NOAA/GML calculation of global means

Understanding CO2 and its relation with parts per million (ppm)

Prerequisites

Ensure you have Python 3.7 or later and the following Python libraries installed:

  • numpy
  • pandas
  • matplotlib
  • jupyter (for running the Notebook)

You can install these requirements using pip:

pip install numpy pandas matplotlib jupyter

Installation

  1. Clone the repository:

    git clone https://github.com/ian0671/CO2-Trends-Python.git
    cd keeling-curve-analysis
  2. Launch the Jupyter Notebook:

    jupyter notebook
  3. Open the Notebook:

    Locate and open CO2 Trends.ipynb to explore the project interactively.

Notebook Structure

The Jupyter Notebook is organized into the following sections:

  1. Introduction:
    Explains the significance of the Keeling Curve and provides background information on the NOAA Mauna Loa Observatory data.

  2. Data Acquisition and Preprocessing:

    • Instructions on how the dataset was obtained from the NOAA website.
    • Cleaning and structuring the raw data using pandas (including handling comments, unwanted rows, or missing values).
    • Conversion of date fields and ensuring the data is in a time series format.
  3. Data Visualization:

    • Use of matplotlib to create the Keeling Curve plot.
    • Plot customization to highlight the seasonal cycles and long-term trend in CO₂ concentrations.
    • Additional plots (if any) to visualize other aspects of the data analysis.
  4. Analysis and Interpretation:

    • Discussion of the observed trends, including the overall rise in CO₂ and seasonal fluctuations.
    • Comments on potential implications related to climate change on a global scale.

How It Works

  • Data Handling:
    The Notebook uses pandas to read the dataset, filtering out commentary rows and converting the raw data into a structured DataFrame.

  • Plotting the Keeling Curve:
    With matplotlib, the Notebook produces a clear, well-labeled graph that illustrates the CO₂ concentrations over time.

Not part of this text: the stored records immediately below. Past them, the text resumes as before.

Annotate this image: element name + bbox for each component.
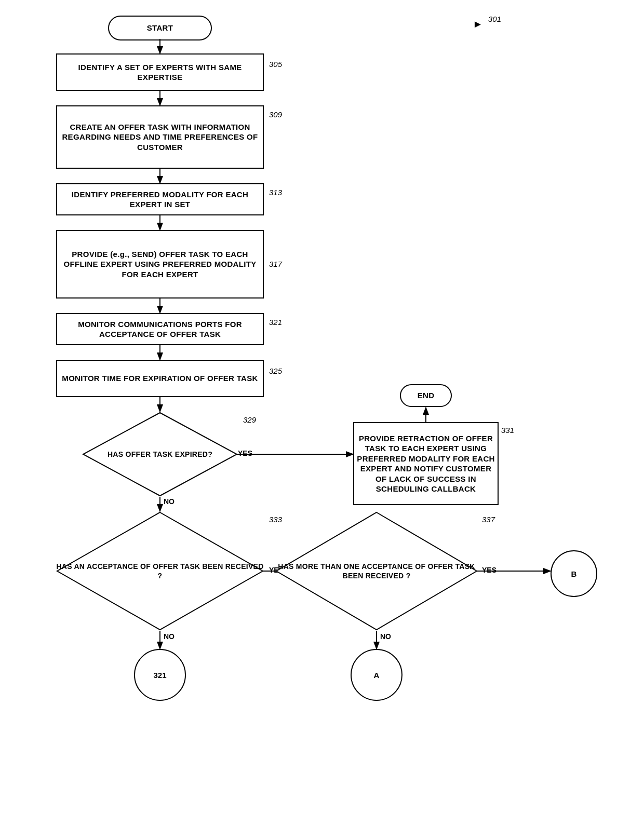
diamond-329: HAS OFFER TASK EXPIRED? [82,412,238,497]
arrow-301: ► [473,18,483,30]
329-yes-label: YES [238,449,252,457]
label-321: 321 [269,318,282,327]
circle-A: A [351,649,403,701]
flowchart: 301 ► START IDENTIFY A SET OF EXPERTS WI… [0,0,644,814]
diamond-337: HAS MORE THAN ONE ACCEPTANCE OF OFFER TA… [275,511,478,631]
label-329: 329 [243,415,256,424]
node-331: PROVIDE RETRACTION OF OFFER TASK TO EACH… [353,422,499,505]
end-node: END [400,384,452,407]
diagram-label-301: 301 [488,15,501,23]
337-yes-label: YES [482,566,497,574]
329-no-label: NO [164,497,175,506]
node-317: PROVIDE (e.g., SEND) OFFER TASK TO EACH … [56,230,264,299]
circle-321: 321 [134,649,186,701]
label-317: 317 [269,260,282,268]
node-313: IDENTIFY PREFERRED MODALITY FOR EACH EXP… [56,183,264,215]
label-313: 313 [269,188,282,197]
label-331: 331 [501,426,514,435]
label-309: 309 [269,110,282,119]
label-305: 305 [269,60,282,69]
337-no-label: NO [380,632,391,641]
label-337: 337 [482,515,495,524]
node-325: MONITOR TIME FOR EXPIRATION OF OFFER TAS… [56,360,264,397]
node-321: MONITOR COMMUNICATIONS PORTS FOR ACCEPTA… [56,313,264,345]
circle-B: B [551,550,597,597]
start-node: START [108,16,212,40]
label-325: 325 [269,367,282,375]
node-305: IDENTIFY A SET OF EXPERTS WITH SAME EXPE… [56,53,264,91]
diamond-333: HAS AN ACCEPTANCE OF OFFER TASK BEEN REC… [56,511,264,631]
333-no-label: NO [164,632,175,641]
node-309: CREATE AN OFFER TASK WITH INFORMATION RE… [56,105,264,169]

The code adjusts plot parameters (e.g., axis labels, title, grid lines) to enhance readability.

  • Statistical Insights:
    While the primary output is the visual curve, additional analysis is performed to show trends and seasonal effects, providing a deeper understanding of the data dynamics.

Results

Running the Notebook will produce:

  • A time-series plot of atmospheric CO₂ concentration, visually representing the Keeling Curve.
  • Visual evidence of both the long-term increase of CO₂ in the atmosphere and the cyclical seasonal variations.

Future Work

Potential extensions for this project include:

  • Incorporating more advanced statistical analyses or forecasting models.
  • Comparing the Mauna Loa data with other atmospheric measurements from different observatories.
  • Adding interactive visualization tools (like Plotly) to enhance the exploration of trends.

License

This project is licensed under the MIT License. See the LICENSE file for more details.